## [Activity]
Give back the lines below verbatim, omitting all pictures.
□ □ □ □ □
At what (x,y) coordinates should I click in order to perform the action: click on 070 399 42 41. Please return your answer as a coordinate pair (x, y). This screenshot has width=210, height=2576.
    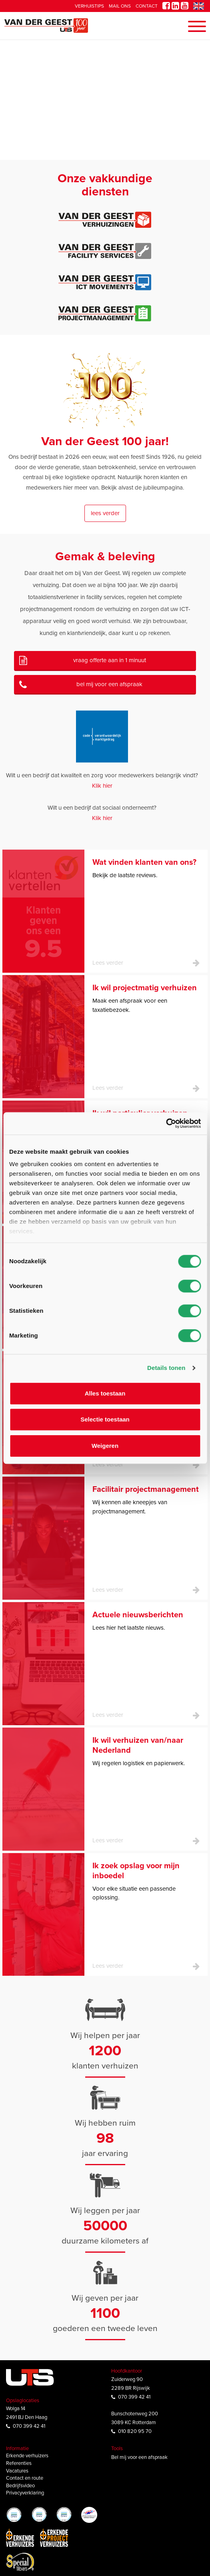
    Looking at the image, I should click on (29, 2426).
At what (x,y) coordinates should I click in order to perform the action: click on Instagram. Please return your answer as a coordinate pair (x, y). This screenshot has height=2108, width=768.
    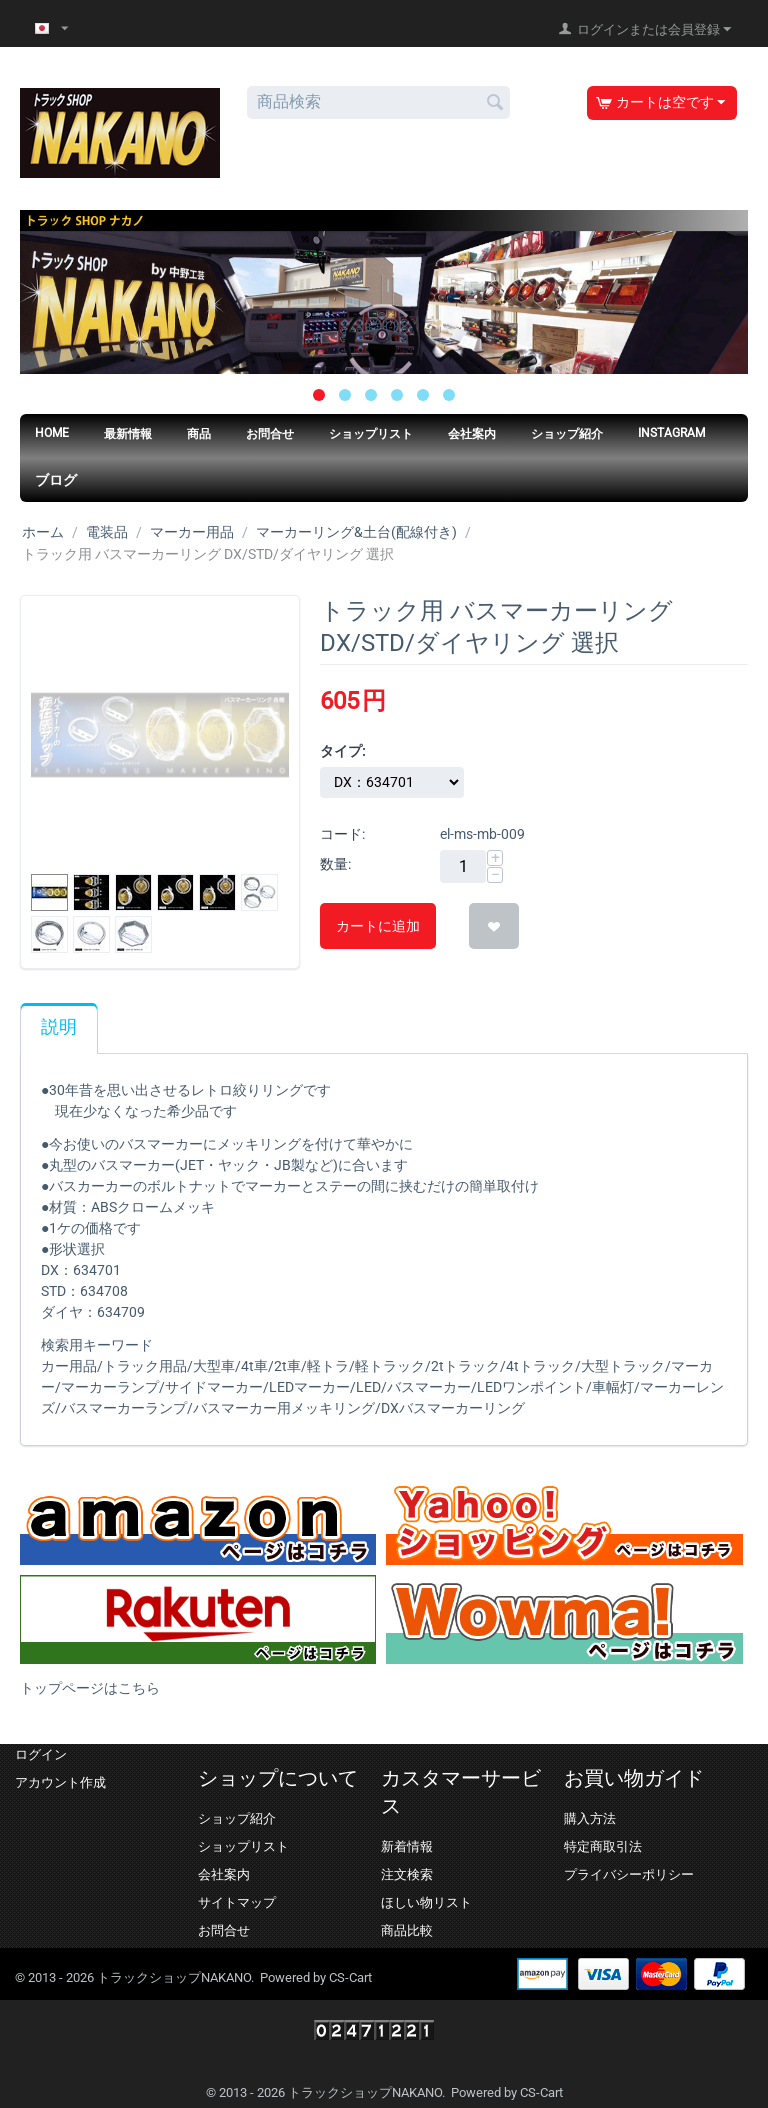
    Looking at the image, I should click on (671, 433).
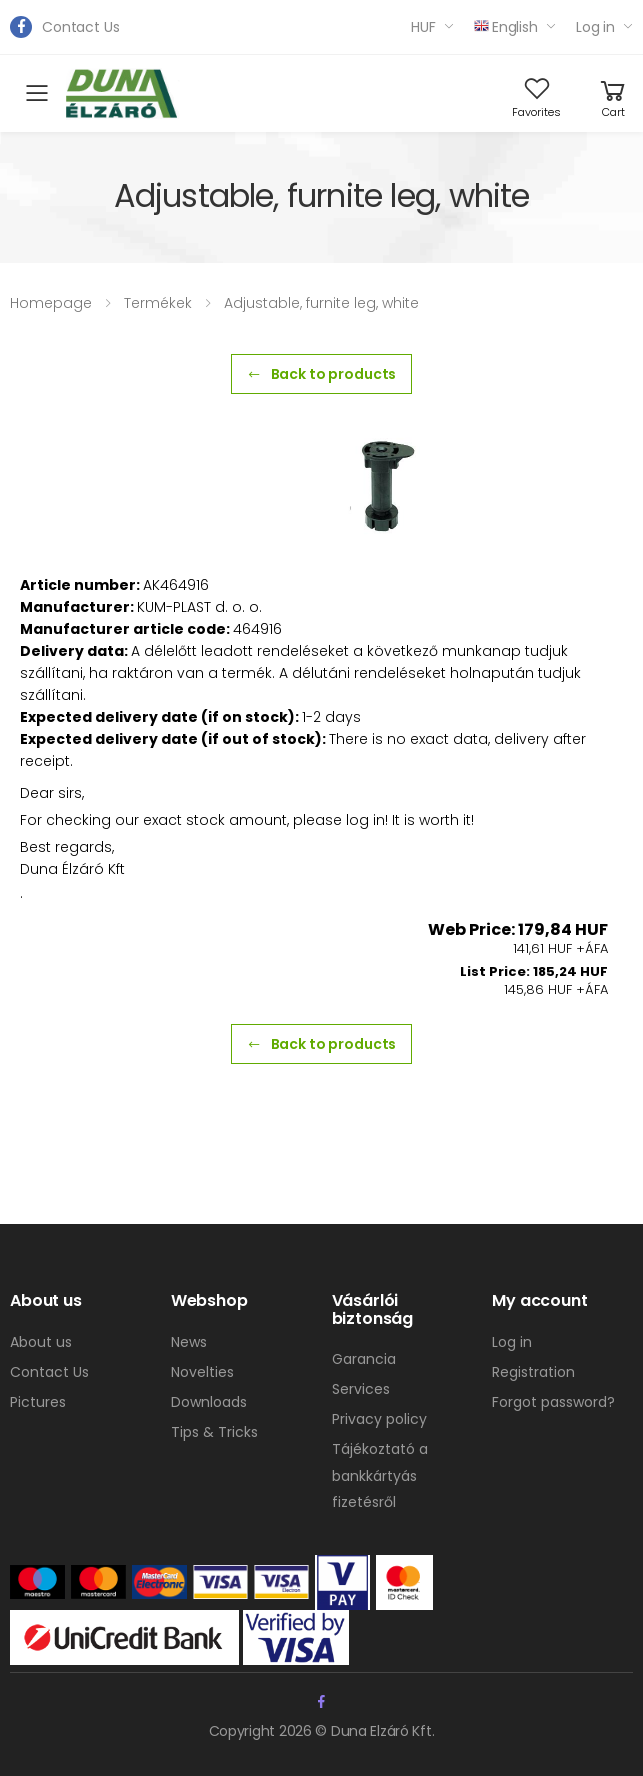 The width and height of the screenshot is (643, 1776). Describe the element at coordinates (41, 1342) in the screenshot. I see `About us` at that location.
□ □ □ □ □
## [Answer section]
At what (x,y) coordinates should I click in order to perform the action: click on 070 399 42 41. Please return your answer as a coordinate pair (x, y). This screenshot has width=210, height=2576.
    Looking at the image, I should click on (29, 2426).
At what (x,y) coordinates should I click in order to perform the action: click on Instagram. Please return your answer as a coordinate pair (x, y). This screenshot has height=2108, width=768.
    Looking at the image, I should click on (671, 433).
 The width and height of the screenshot is (643, 1776). Describe the element at coordinates (41, 1342) in the screenshot. I see `About us` at that location.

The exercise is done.